PDF(Pubmed)
Abstract:
Aluminum technical alloys are well known for their outstanding mechanical properties, especially after heat treatment. However, quenching and aging, which improve the mechanical properties, by the formation of Cu-rich zones and phases that are coherent with the matrix and block the dislocation motion, cause uneven distribution of the elements in the alloy and consequently make it prone to corrosion. One method providing satisfactory corrosion protection of aluminum alloys is anodizing. On an industrial scale, it is usually carried out in electrolytes containing chromates that were found to be cancerogenic and toxic. Therefore, much effort has been undertaken to find substitutions. Currently, there are many Cr(VI)-free substitutes like tartaric-sulfuric acid anodizing or citric-sulfuric acid anodizing. Despite using such approaches even on the industrial scale, Cr(VI)-based anodizing still seems to be superior; therefore, there is an urge to find more complex but more effective approaches in anodizing.
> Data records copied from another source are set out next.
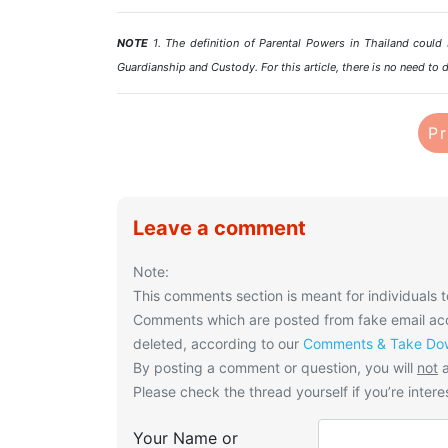
NOTE
1. The definition of Parental Powers in Thailand could b
Guardianship and Custody. For this article, there is no need to d
Pr
Leave a comment
Note:
This comments section is meant for individuals t
Comments which are posted from fake email acco
deleted, according to our
Comments & Take Dow
By posting a comment or question, you will
not
a
Please check the thread yourself if you’re interes
Your Name or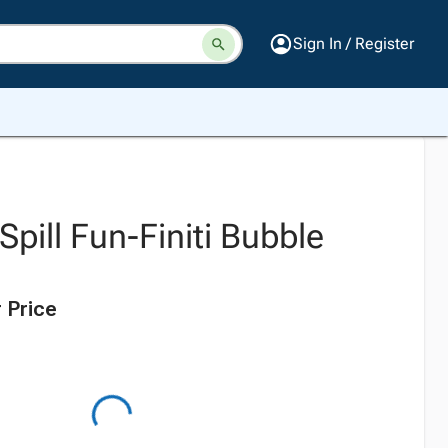
Sign In / Register
pill Fun-Finiti Bubble
 Price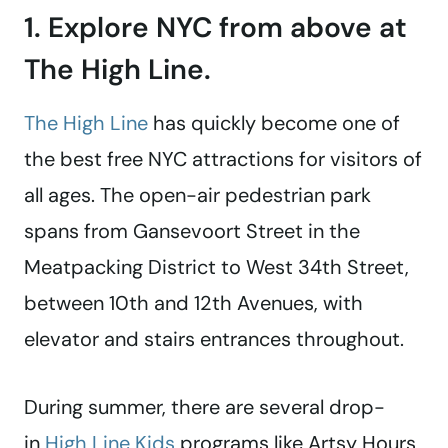
1. Explore NYC from above at
The High Line.
The High Line
has quickly become one of
the best free NYC attractions for visitors of
all ages. The open-air pedestrian park
spans from Gansevoort Street in the
Meatpacking District to West 34th Street,
between 10th and 12th Avenues, with
elevator and stairs entrances throughout.
During summer, there are several drop-
in
High Line Kids
programs like Artsy Hours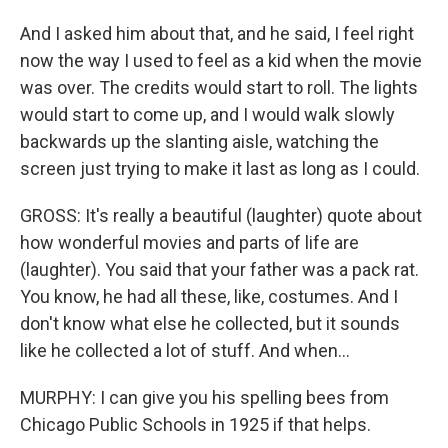
And I asked him about that, and he said, I feel right
now the way I used to feel as a kid when the movie
was over. The credits would start to roll. The lights
would start to come up, and I would walk slowly
backwards up the slanting aisle, watching the
screen just trying to make it last as long as I could.
GROSS: It's really a beautiful (laughter) quote about
how wonderful movies and parts of life are
(laughter). You said that your father was a pack rat.
You know, he had all these, like, costumes. And I
don't know what else he collected, but it sounds
like he collected a lot of stuff. And when...
MURPHY: I can give you his spelling bees from
Chicago Public Schools in 1925 if that helps.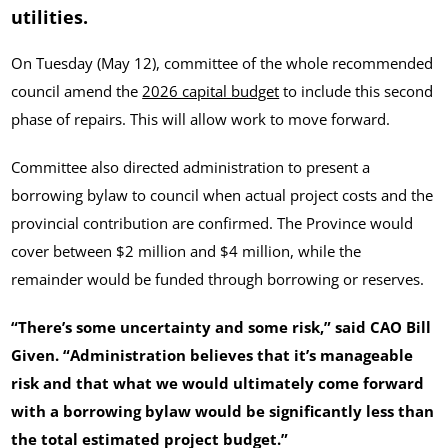
utilities.
On Tuesday (May 12), committee of the whole recommended
council amend the
2026 capital budget
to include this second
phase of repairs. This will allow work to move forward.
Committee also directed administration to present a
borrowing bylaw to council when actual project costs and the
provincial contribution are confirmed. The Province would
cover between $2 million and $4 million, while the
remainder would be funded through borrowing or reserves.
“There’s some uncertainty and some risk,” said CAO Bill
Given. “Administration believes that it’s manageable
risk and that what we would ultimately come forward
with a borrowing bylaw would be significantly less than
the total estimated project budget.”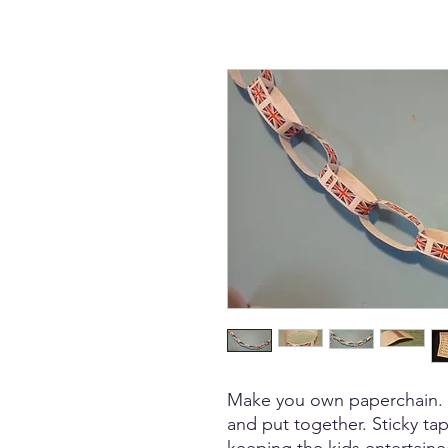
Make you own paperchain. Pa
and put together. Sticky tap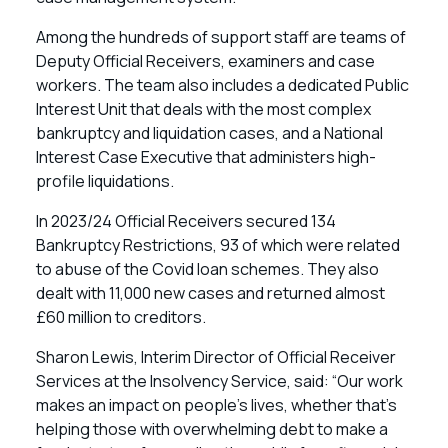
Among the hundreds of support staff are teams of
Deputy Official Receivers, examiners and case
workers. The team also includes a dedicated Public
Interest Unit that deals with the most complex
bankruptcy and liquidation cases, and a National
Interest Case Executive that administers high-
profile liquidations.
In 2023/24 Official Receivers secured 134
Bankruptcy Restrictions, 93 of which were related
to abuse of the Covid loan schemes. They also
dealt with 11,000 new cases and returned almost
£60 million to creditors.
Sharon Lewis, Interim Director of Official Receiver
Services at the Insolvency Service, said: “Our work
makes an impact on people’s lives, whether that’s
helping those with overwhelming debt to make a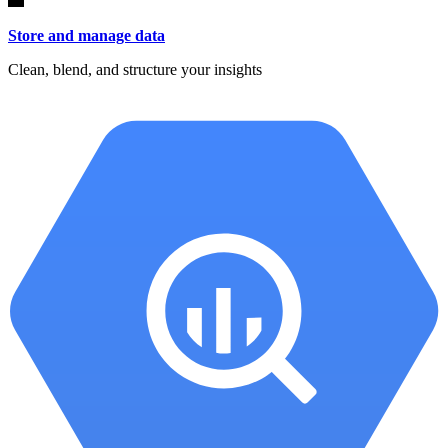
Store and manage data
Clean, blend, and structure your insights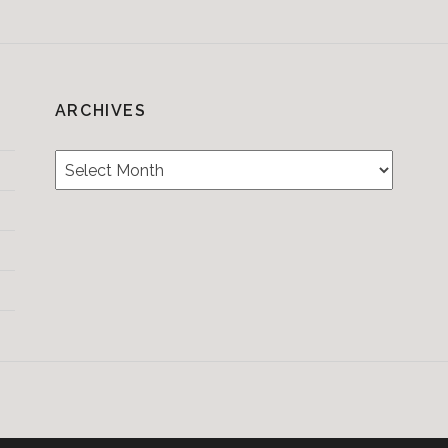
ARCHIVES
Archives
Testimonials
CONTACT/BOOKIN
&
The incorporation of anions into anodic alumina from the electrolytes is a commonly known effect. Researchers used this phenomenon to entrap various other anions and organic compounds into anodic alumina to change their properties. In this review paper, the impact of the incorporation of various corrosion inhibitors into anodic alumina on the corrosion performance of the alloys is discussed. It is shown that Mo compounds are promising, especially when combined with organic acids.
摘要:
铝技术合金以其出色的机械性能而闻名,特别是热处理后。然而,淬火和时效,提高了机械性能,通过形成与基体相干并阻止位错运动的富Cu区和相,导致元素在合金中的不均匀分布,从而使其易于腐蚀。一种提供令人满意的铝合金腐蚀保护的方法是阳极氧化。在工业规模上,它通常在含有铬酸盐的电解质中进行,这些铬酸盐被发现具有致癌作用和毒性。因此,已经付出了很多努力来寻找替代品。目前,有许多无Cr(VI)的替代品,如酒石酸-硫酸阳极氧化或柠檬酸-硫酸阳极氧化。尽管即使在工业规模上也使用了这种方法,Cr(VI)基阳极氧化似乎仍然是优越的;因此,有一种冲动,以寻找更复杂但更有效的方法在阳极氧化。从电解质向阳极氧化铝中引入阴离子是公知的效应。研究人员利用这种现象将各种其他阴离子和有机化合物截留到阳极氧化铝中以改变它们的性质。在这篇综述论文中,讨论了在阳极氧化铝中掺入各种缓蚀剂对合金腐蚀性能的影响。表明Mo化合物是有前途的,尤其是与有机酸结合时。